When we discuss how to motivate individuals, it is inevitable that Maslow’s Hierarchy of Needs — a psychology theory for human motivation will get mentioned. Maslow's hierarchy of needs is often portrayed in the shape of a pyramid with the largest, most fundamental needs at the bottom and the need for self-actualization (the motive to realize one's full (and dare say creative) potential) is at the top. For example, if an employee's basic needs aren’t being met (like they are having problems paying the rent), we won’t motivate this person by recognizing them with a certificate of achievement and a fifty dollar gift card to Applebee’s. The gift card isn't going to do much to satisfy their basic underlying need (to pay the rent).  

Unless you know a person really well, it may be hard to determine where they sit on the hierarchy (what need they may best need met) and how to effectively motivate them. You need to get to know someone to understand what’s the best way of motivating them. And as their life changes, so does what will potentially motivate them. You may have a happy designer one day, who seems to be motivated by doing challenging work and then the next day you may find them shutting down and upset. Is it the quality of the project or not being recognized for their hard work? Or, is it because the long hours are causing problems with their home life?

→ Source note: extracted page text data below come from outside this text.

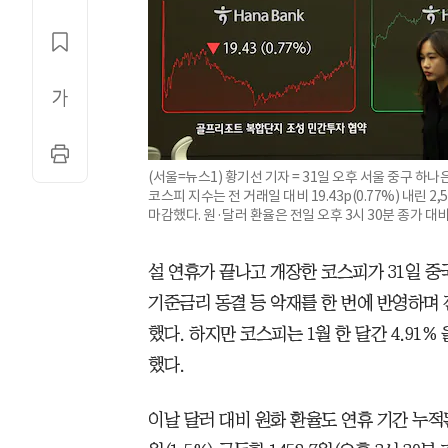
(서울=뉴스1) 황기선 기자 = 31일 오후 서울 중구 하
코스피 지수는 전 거래일 대비 19.43p(0.77%) 내린 2,51
마감했다. 원·달러 환율은 전일 오후 3시 30분 종가 대비 21
설 연휴가 끝나고 개장한 코스피가 31일 중
기준금리 동결 등 악재를 한 번에 반영하며 전 
했다. 하지만 코스피는 1월 한 달간 4.91
했다.
이날 달러 대비 원화 환율도 연휴 기간 누적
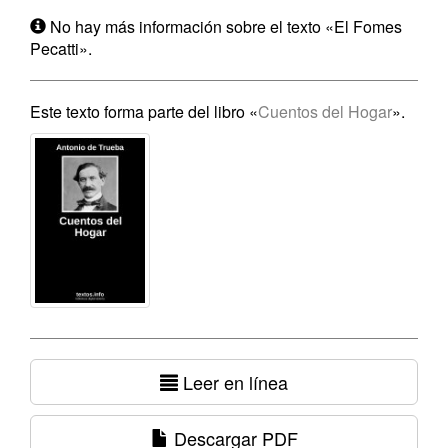
No hay más información sobre el texto «El Fomes
Pecatti».
Este texto forma parte del libro «
Cuentos del Hogar
».
Leer en línea
Descargar PDF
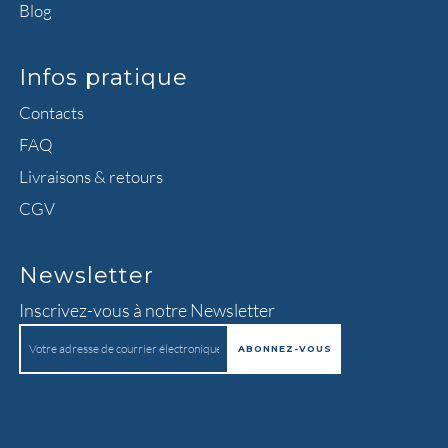
Blog
Infos pratique
Contacts
FAQ
Livraisons & retours
CGV
Newsletter
Inscrivez-vous à notre Newsletter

Unless we ask them or they open up to us, our understanding on how to address the situation is limited. This is where it may be hard to understand what motivates an individual at any given time. Motivation is individualistic, situational and self determined. To help a team member and to make their path to fulfill a current need, you have to discover, define and understand what solution or strategy will motivate them in real time. 

It’s actually easier to demotivate people then to motivate them.

Do a self-assessessment. What is the quality of your feedback and employee communication? Are you contributing to making someone feel better or worse when they are off their game? Do you blame people for the smallest detail or gain understanding? Do you make promises you don’t keep or do you follow up with realistic change? Are you opaque about business decisions that effect others or clear and transparent? Do you pay people poorly and treat them like they should be glad to just have a job or do you treat them as a valued peer?

Motivational issues can't be ignored. If they go un-addressed (even for a short time), people can feel increased internal conflict on how to address their personal needs to the point of losing them as a valued employee. This can happen over seemingly simple situations. Using words or language that  discount a part of their life only work to making people feel anxious and tense, increasing the desire to fulfill that need. And if their current job is a barrier to fulfilling that need, they will seek to remove that barrier.

Show me the money

Before we get into specific ways we can make an individual's environment better, let’s address some typical creative-land practices so we can practically apply Maslow's pyramid.

Let's start with the basics of how money motivates an individual. Money helps us achieve our basic needs; I can pay my rent, I can stay healthy, I can afford to work at this job. Money is a basic motivational factor. However, creative organizations may not always (or be able to) do the right thing when it comes to paying people. 

Let's take an example, companies built on a model where people work for them just to get a chance to do cool work for cool clients. These companies feel that portfolio building is more important as a motivational factor then paying employees a living wage. These companies know that they can refill their tanks with eager new talent once an existing employee's motivation shifts from portfolio building to simply being unable to pay for their basic needs. I think we all know a few companies that still operate this way. You pay your dues so to speak, build a portfolio, and hopefully leave for more money or a promotion. 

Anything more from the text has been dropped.